## WHAT NEEDS TO BE DONE
Print the listing below only from the line that has "Dok čekate žurkicu" through the line that has "Treningi te prowadzone są w odróżnieniu od", exactly, and drop any picture.

## DATA SUPPLIED
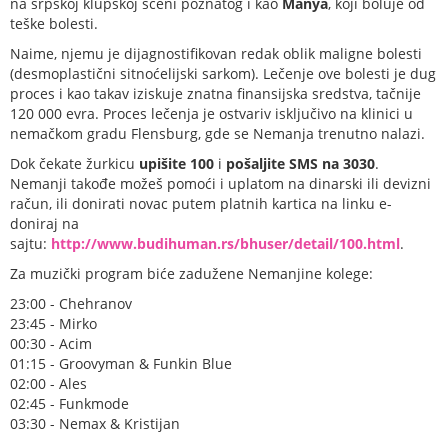
na srpskoj klupskoj sceni poznatog i kao
Manya
, koji boluje od
teške bolesti.
Naime, njemu je dijagnostifikovan redak oblik maligne bolesti
(desmoplastični sitnoćelijski sarkom). Lečenje ove bolesti je dug
proces i kao takav iziskuje znatna finansijska sredstva, tačnije
120 000 evra. Proces lečenja je ostvariv isključivo na klinici u
nemačkom gradu Flensburg, gde se Nemanja trenutno nalazi.
Dok čekate žurkicu
upišite 100
i
pošaljite SMS na 3030
.
Nemanji takođe možeš pomoći i uplatom na dinarski ili devizni
račun, ili donirati novac putem platnih kartica na linku e-
doniraj na
sajtu:
http://www.budihuman.rs/bhuser/detail/100.html
.
Za muzički program biće zadužene Nemanjine kolege:
23:00 - Chehranov
23:45 - Mirko
00:30 - Acim
01:15 - Groovyman & Funkin Blue
02:00 - Ales
02:45 - Funkmode
03:30 - Nemax & Kristijan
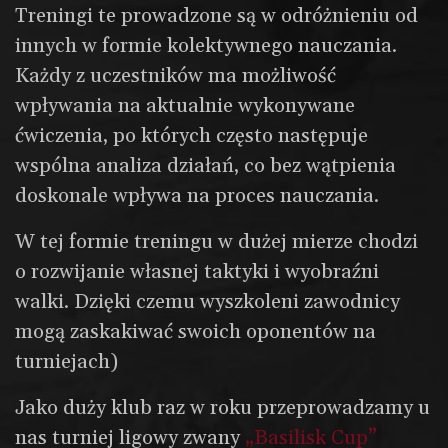
Treningi te prowadzone są w odróżnieniu od
innych w formie kolektywnego nauczania.
Każdy z uczestników ma możliwość
wpływania na aktualnie wykonywane
ćwiczenia, po których często następuje
wspólna analiza działań, co bez wątpienia
doskonale wpływa na proces nauczania.
W tej formie treningu w dużej mierze chodzi
o rozwijanie własnej taktyki i wyobraźni
walki. Dzięki czemu wyszkoleni zawodnicy
mogą zaskakiwać swoich oponentów na
turniejach)
Jako duży klub raz w roku przeprowadzamy u
nas turniej ligowy zwany
„Basilisk Cup”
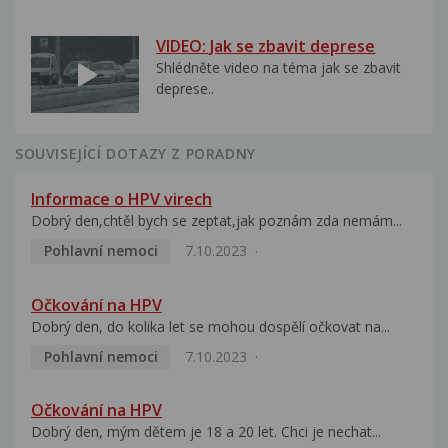
VIDEO: Jak se zbavit deprese
Shlédněte video na téma jak se zbavit
deprese..
SOUVISEJÍCÍ DOTAZY Z PORADNY
Informace o HPV virech
Dobrý den,chtěl bych se zeptat,jak poznám zda nemám...
Pohlavní nemoci
7.10.2023
Očkování na HPV
Dobrý den, do kolika let se mohou dospělí očkovat na...
Pohlavní nemoci
7.10.2023
Očkování na HPV
Dobrý den, mým dětem je 18 a 20 let. Chci je nechat...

## ANSWER BELOW
Dok čekate žurkicu
upišite 100
i
pošaljite SMS na 3030
.
Nemanji takođe možeš pomoći i uplatom na dinarski ili devizni
račun, ili donirati novac putem platnih kartica na linku e-
doniraj na
sajtu:
http://www.budihuman.rs/bhuser/detail/100.html
.
Za muzički program biće zadužene Nemanjine kolege:
23:00 - Chehranov
23:45 - Mirko
00:30 - Acim
01:15 - Groovyman & Funkin Blue
02:00 - Ales
02:45 - Funkmode
03:30 - Nemax & Kristijan
Treningi te prowadzone są w odróżnieniu od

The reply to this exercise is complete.